Dataset excerpts:

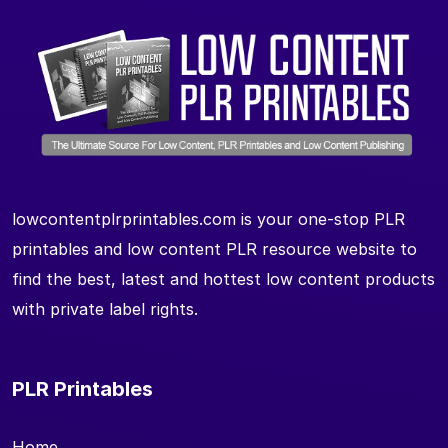
lowcontentplrprintables.com is your one-stop PLR
printables and low content PLR resource website to
find the best, latest and hottest low content products
with private label rights.
PLR Printables
Home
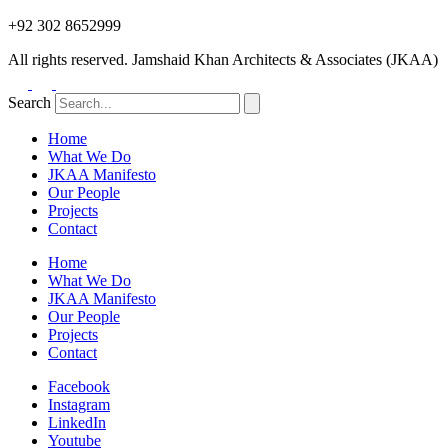
+92 302 8652999
All rights reserved. Jamshaid Khan Architects & Associates (JKAA)
Search
Home
What We Do
JKAA Manifesto
Our People
Projects
Contact
Home
What We Do
JKAA Manifesto
Our People
Projects
Contact
Facebook
Instagram
LinkedIn
Youtube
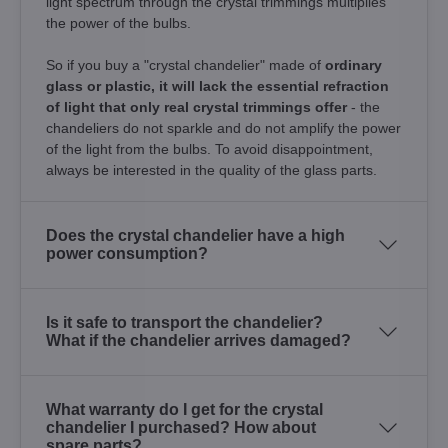
light spectrum through the crystal trimmings multiplies
the power of the bulbs.
So if you buy a "crystal chandelier" made of
ordinary
glass or plastic, it will lack the essential refraction
of light that only real crystal trimmings offer
- the
chandeliers do not sparkle and do not amplify the power
of the light from the bulbs. To avoid disappointment,
always be interested in the quality of the glass parts.
Does the crystal chandelier have a high
power consumption?
Is it safe to transport the chandelier?
What if the chandelier arrives damaged?
What warranty do I get for the crystal
chandelier I purchased? How about
spare parts?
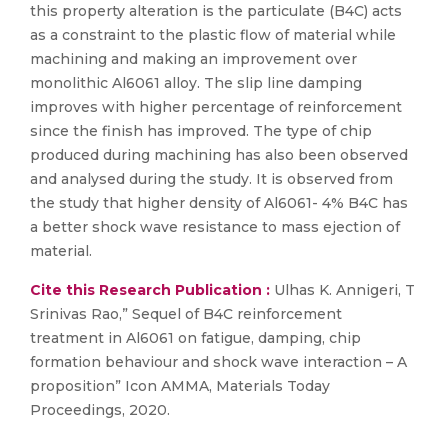
this property alteration is the particulate (B4C) acts
as a constraint to the plastic flow of material while
machining and making an improvement over
monolithic Al6061 alloy. The slip line damping
improves with higher percentage of reinforcement
since the finish has improved. The type of chip
produced during machining has also been observed
and analysed during the study. It is observed from
the study that higher density of Al6061- 4% B4C has
a better shock wave resistance to mass ejection of
material.
Cite this Research Publication :
Ulhas K. Annigeri, T
Srinivas Rao,” Sequel of B4C reinforcement
treatment in Al6061 on fatigue, damping, chip
formation behaviour and shock wave interaction – A
proposition” Icon AMMA, Materials Today
Proceedings, 2020.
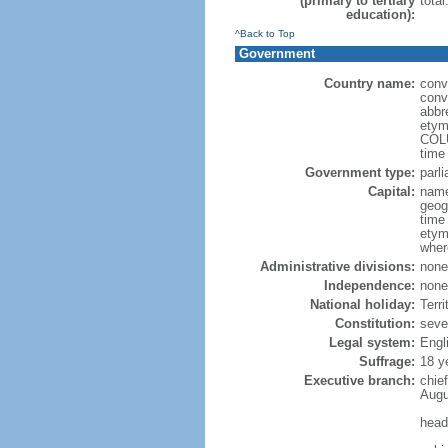
(primary to tertiary
total
education):
^Back to Top
Government
Country name:
conv
conve
abbr
etym
COLU
time
Government type:
parl
Capital:
name
geog
time
etym
wher
Administrative divisions:
none
Independence:
none
National holiday:
Terri
Constitution:
seve
Legal system:
Engl
Suffrage:
18 y
Executive branch:
chie
Augu
head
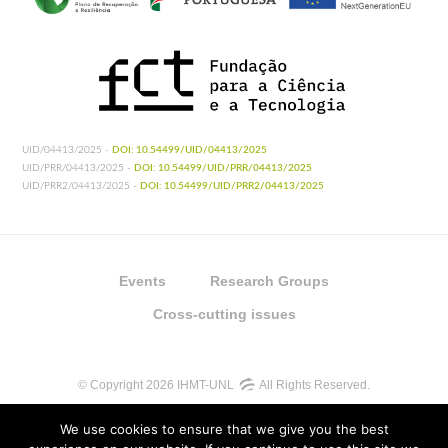
UID/04413/2025 -
DOI: 10.54499/UID/04413/2025
UID/PRR/04413/2025 -
DOI: 10.54499/UID/PRR/04413/2025
UID/PRR2/04413/2025 -
DOI: 10.54499/UID/PRR2/04413/2025
Events
Research Groups
Cross-cutting issues
© Copyright 2026 IHMT-UNL
All Rights Reserved.
We use cookies to ensure that we give you the best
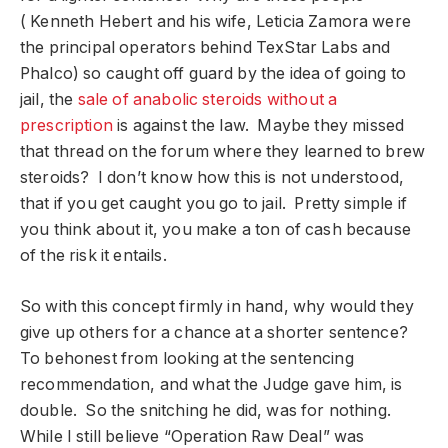
( Kenneth Hebert and his wife, Leticia Zamora were
the principal operators behind TexStar Labs and
Phalco) so caught off guard by the idea of going to
jail, the
sale of anabolic steroids without a
prescription
is against the law. Maybe they missed
that thread on the forum where they learned to brew
steroids? I don’t know how this is not understood,
that if you get caught you go to jail. Pretty simple if
you think about it, you make a ton of cash because
of the risk it entails.
So with this concept firmly in hand, why would they
give up others for a chance at a shorter sentence?
To behonest from looking at the sentencing
recommendation, and what the Judge gave him, is
double. So the snitching he did, was for nothing.
While I still believe “Operation Raw Deal” was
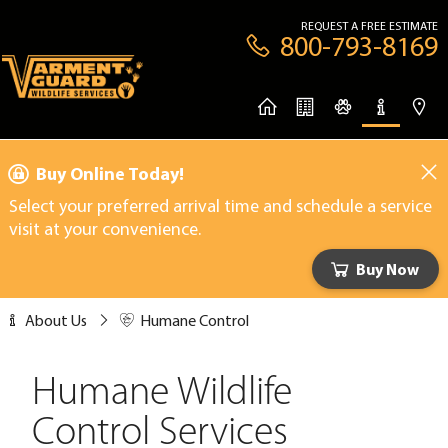
REQUEST A FREE ESTIMATE
800-793-8169
Buy Online Today!
Select your preferred arrival time and schedule a service
visit at your convenience.
Buy Now
About Us
Humane Control
Humane Wildlife
Control Services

Exercise brief: Your task is to find every line above containing the word "crystal" and copy it.

Response to the task:
light spectrum through the crystal trimmings multiplies
So if you buy a "crystal chandelier" made of
of light that only real crystal trimmings offer
Does the crystal chandelier have a high
What warranty do I get for the crystal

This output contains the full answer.